Basilica di San Michele Maggiore

La Basilica di San Michele Maggiore a Pavia è un capolavoro di stile romanico lombardo, risalente ai secoli XI e XII.
Una prima chiesa dedicata a San Michele Arcangelo fu costruita originariamente nel periodo longobardo grazie anche ai monaci di san Colombano di Bobbio, ma fu distrutta da un incendio nel 1004. La costruzione attuale iniziò verso la fine dell’XI secolo e fu completata nel 1155. Le volte della navata centrale, originariamente dotata di due campate a crociera grossolanamente quadrate, furono ricostruite nel 1489 da Agostino da Candia, con uno schema di quattro campate rettangolari, tali da garantire una migliore efficienza statica del complesso architettonico.
La Basilica di San Michele è considerata il prototipo delle numerose chiese medievali che può vantare Pavia. Tuttavia, si discosta dalle altre chiese cittadine per l’utilizzo estensivo, sia per quanto riguarda la struttura che le decorazioni, della fragile pietra arenaria color ocra in luogo del cotto, e anche per la particolare conformazione architettonica, che prevede una pianta a croce latina, con un transetto eccezionalmente sviluppato, molto sporgente rispetto al corpo longitudinale del fabbricato. Tale transetto, dotato di una propria facciata sul lato settentrionale, di una propria finta abside nel lato opposto e di una volta a botte sostanzialmente diversa dalle volte a crociera delle restanti parti della chiesa, costituisce quasi un corpo autonomo, una seconda chiesa compenetrata a quella principale: una soluzione inedita per quei tempi.
Le dimensioni della basilica, lunga 55 metri e larga al transetto 38 metri, evidenziano l’importanza di questa parte della struttura. All’incrocio tra navata e transetto si alza l’ardita cupola ottagonale su pennacchi di tipo lombardo.
La pianta a croce latina presenta una suddivisione in tre navate, a ciascuna delle quali corrisponde un portone sulla facciata. La navata centrale è larga il doppio delle laterali ed è divisa in due campate (quelle laterali in quattro), comprese da volte a crociera con costoloni, sorrette da possenti pilastri. Le navate laterali sono sovrastate da matronei, che, oltre ad avere una funzione formale, svolgono un preciso compito statico: creare cioè forze laterali che si contrappongano e arginino la pressione delle volte della navata centrale. Le quattro cappelle rettangolari che si aprono a coppie, in corrispondenza della seconda e terza campata delle navate laterali, sono un’aggiunta molto più tarda. Sotto l’abside, che presenta un grande affresco cinquecentesco, troviamo l’altare risalente al 1383. Sotto di esso si apre la cripta. I muri sono molto solidi, soprattutto all’esterno, rinforzati da contrafforti in muratura che respingono la pressione delle volte.
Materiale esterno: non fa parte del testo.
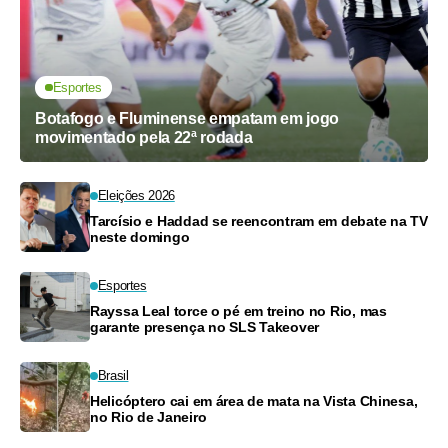
Esportes
Botafogo e Fluminense empatam em jogo
movimentado pela 22ª rodada
Eleições 2026
Tarcísio e Haddad se reencontram em debate na TV
neste domingo
Esportes
Rayssa Leal torce o pé em treino no Rio, mas
garante presença no SLS Takeover
Brasil
Helicóptero cai em área de mata na Vista Chinesa,
no Rio de Janeiro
La facciata presenta un lineare profilo a capanna del tipo “a vento” (cioè più alta del tetto della navata centrale), impreziosito lungo gli spioventi da una loggetta di ventuno arcatelle. I contrafforti sono costituiti da pilastri a fascio che scandiscono verticalmente la superficie. La facciata è adornata con un folto repertorio di sculture di arenaria, a tema sacro ma anche profano, di grande bellezza e suggestione, ma oggi vistosamente deteriorate dalla corrosione dovuta agli agenti atmosferici, nonostante i numerosi programmi di restauro conservativo avviati negli ultimi decenni. Sulla facciata si aprono cinque piccole bifore, tre monofore e una croce compresa tra due occhi di bue. Tale disposizione è una ricostruzione ottocentesca: fino a quel periodo, era presente infatti un grosso finestrone circolare, certamente non originale, eliminato appunto per riportare la facciata alla configurazione originaria. Vi sono fasce orizzontali scolpite a bassorilievo, raffiguranti intrecci di esseri umani, animali e creature mostruose.